Prep 15 mins
Cook 1 hr
This is a make ahead bake later casserole that I got from the organist at church, thank you Ruth. This needs to be refrigerated for at least 8 hours before you bake it, so the macaroni can absorb the liquid. Talk about good tasting comfort food. YUM! You can use 2 cans of any combination, of the following soups, cr. of mushroom, cr. of potato, cr. of celery, cr. of broccoli or even a can of cheddar soup is what Ruth told me.
- 2 -2 1⁄2 cups cooked chicken, diced
- 2 cups elbow macaroni, uncooked
- 2 (10 1/2 ounce) cans cream of mushroom soup (or combination)
- 10 1⁄2 ounces milk (1 soup can)
- 1 3⁄4 cups chicken broth
- 1 small onion, chopped
- 1⁄2 green pepper, chopped
- 1 (2 ounce) jarsliced pimientos
- 1 (8 ounce) can sliced water chestnuts, drained
- 1⁄2 lb cheddar cheese, grated
- 1⁄2 teaspoon salt
- In a LARGE mixing bowl, mix all ingredients together.
- Pour into a greased 9x13 baking pan.
- Cover with a lid or aluminum foil and refrigerate for at least 8 hours, so macaroni can absorb liquids.
- Bake, uncovered for one hour at 350 degrees (or until heated throughly.

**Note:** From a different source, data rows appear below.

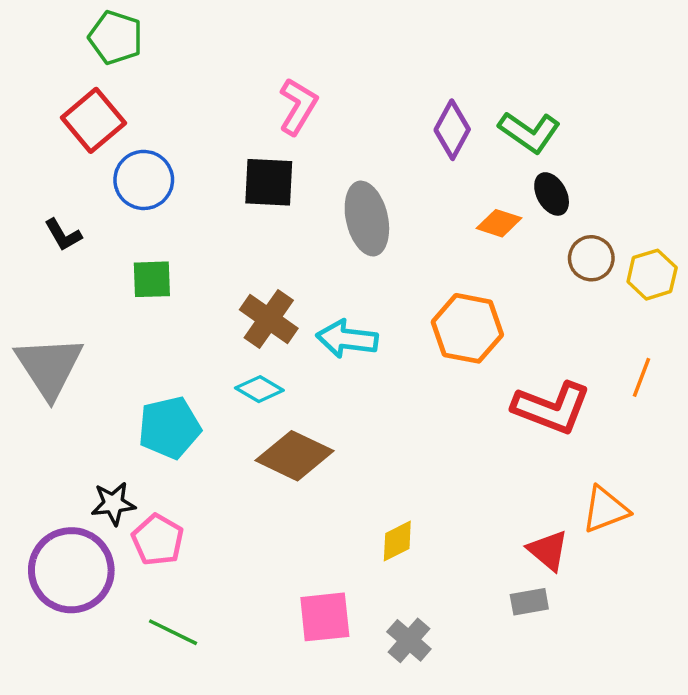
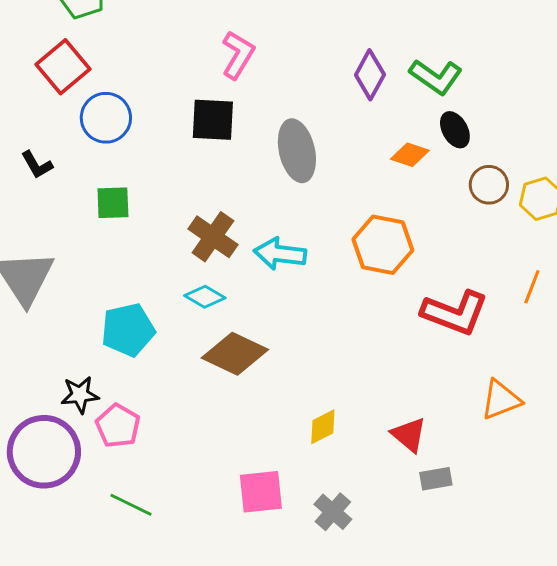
red triangle: (548, 550) -> (409, 435), moved

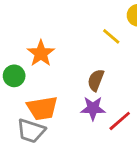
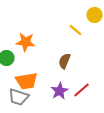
orange star: (41, 53) -> (25, 42), turned -30
purple star: (93, 108) -> (59, 91), moved, turned -30

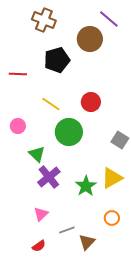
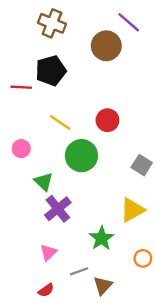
black pentagon: (57, 60) -> (51, 71), moved
green star: (86, 186) -> (102, 238), moved
orange circle: (112, 218) -> (143, 258), moved

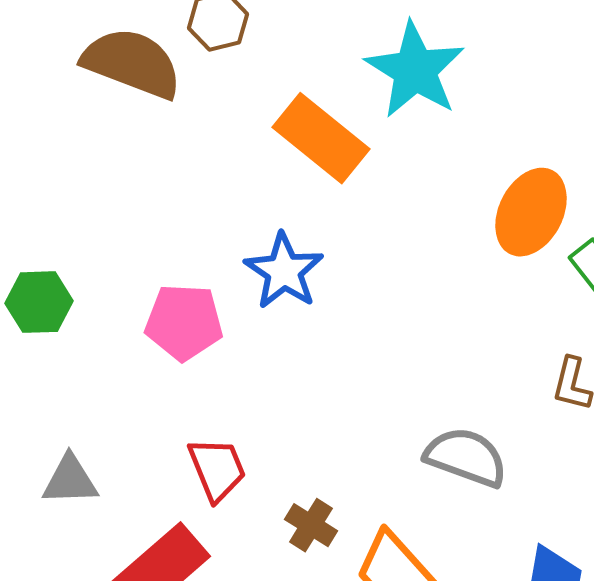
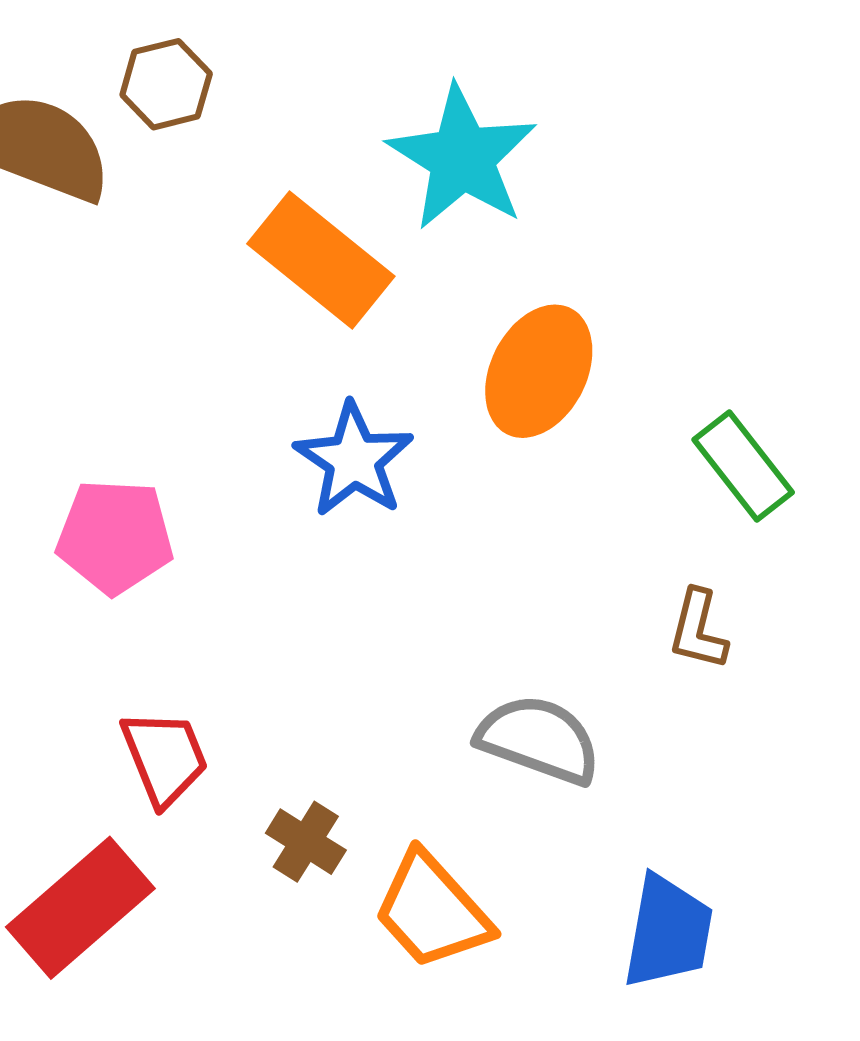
orange ellipse: (531, 212) -> (539, 371), moved
blue star: (284, 271) -> (354, 460), moved

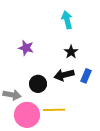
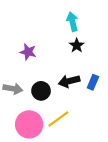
black star: (71, 52) -> (77, 45), moved
gray arrow: (12, 95) -> (13, 89), moved
yellow line: (54, 110) -> (58, 119), turned -35

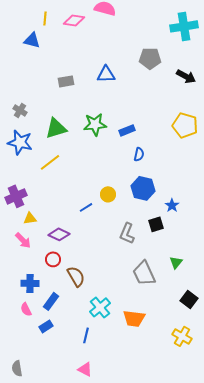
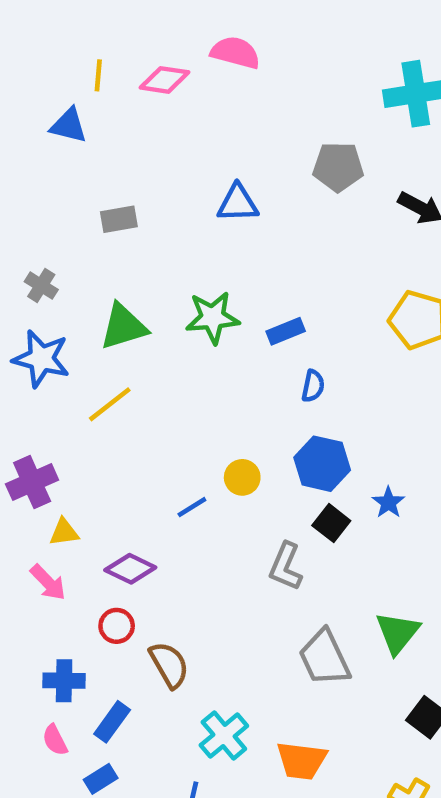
gray rectangle: (66, 81) -> (119, 219), moved
black square: (156, 224) -> (331, 523), moved, turned -35
green triangle: (176, 262) -> (398, 633), size x1.5

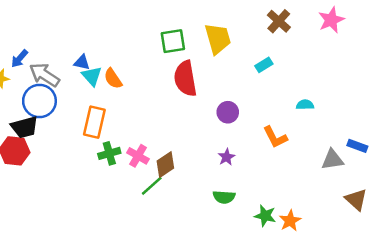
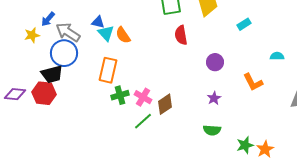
red semicircle: (185, 79) -> (181, 35), size x0.7
green line: (152, 186) -> (143, 121), moved
green star: (265, 216) -> (245, 145), turned -30

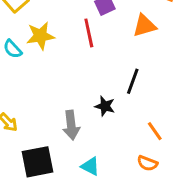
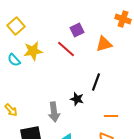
red line: (89, 33) -> (66, 49), turned -36
orange line: (155, 131) -> (111, 116), turned -56

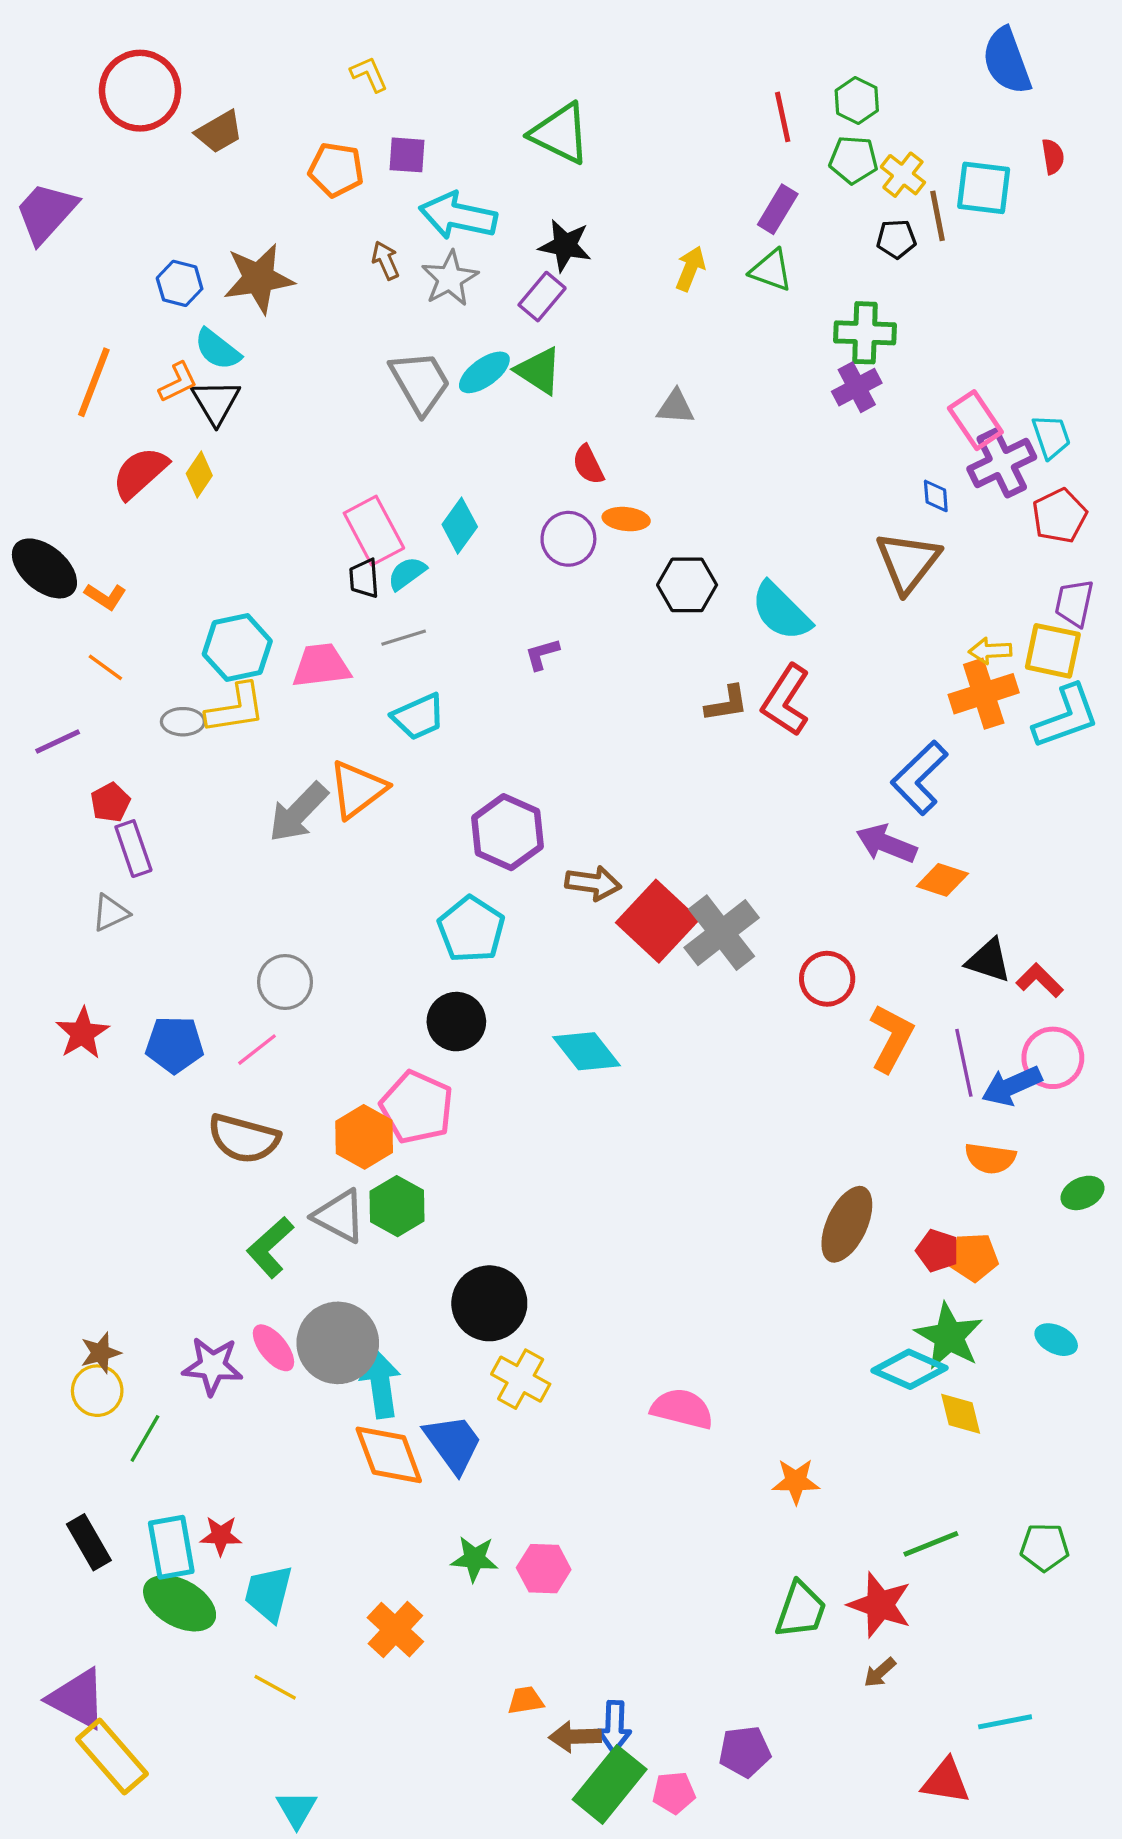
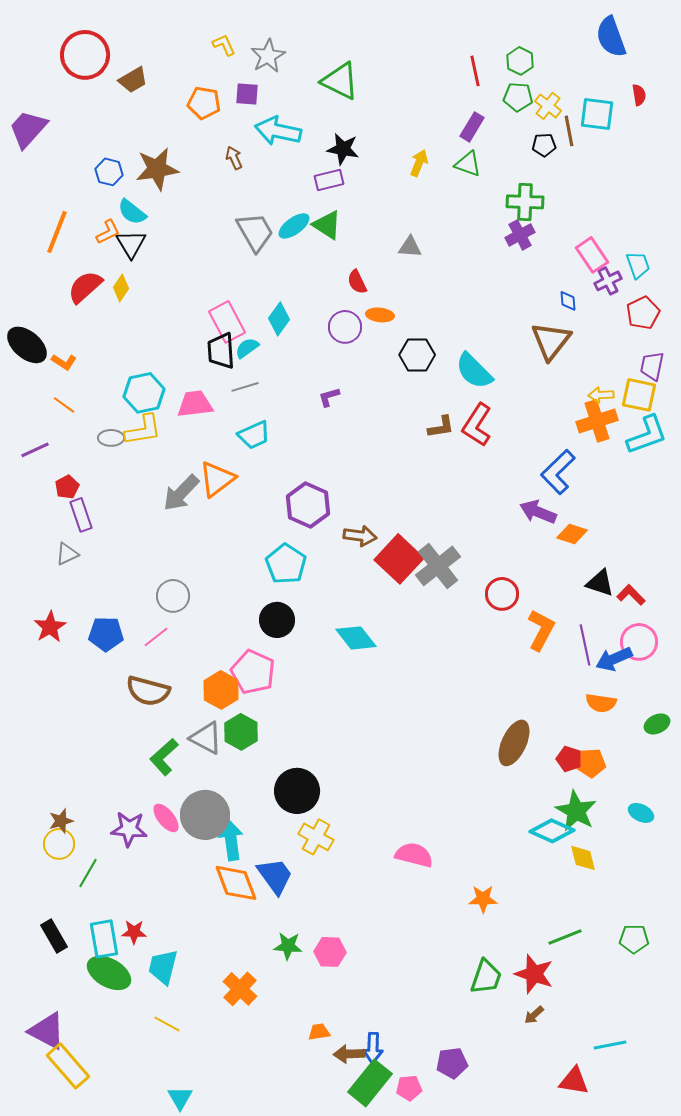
gray star: (450, 278) -> (268, 56), moved
purple rectangle: (542, 297) -> (329, 180), turned 36
purple cross: (1002, 463) -> (608, 281), size x0.7
black trapezoid: (364, 578) -> (221, 351), size x1.5

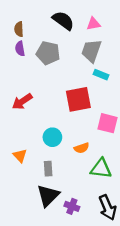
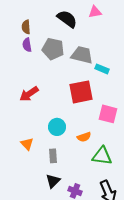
pink triangle: (93, 24) -> (95, 12), moved
gray trapezoid: (91, 51) -> (82, 55), moved, turned 85
black triangle: (48, 196) -> (53, 181), size x0.7

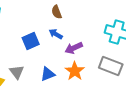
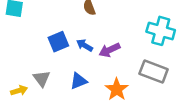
blue arrow: (56, 34) -> (85, 45), moved
orange star: (75, 71) -> (117, 89), moved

Absolutely wonderful! Thank you! Margie
This dish is excellent! My husband and son devoured it. Thank you so much for posting. I omitted the pimientos,green pepper and water chestnuts(mostly because I didn't have them on hand.) I used cream of chicken soup and cheddar cheese soup. I also refrigerated the dish overnight and then baked it when I came home from work. I was afraid that the noodles would be mushy HOWEVER, they were perfect. I will be making this dish over and over. It is definately a keeper! Thank you Charlotte!:)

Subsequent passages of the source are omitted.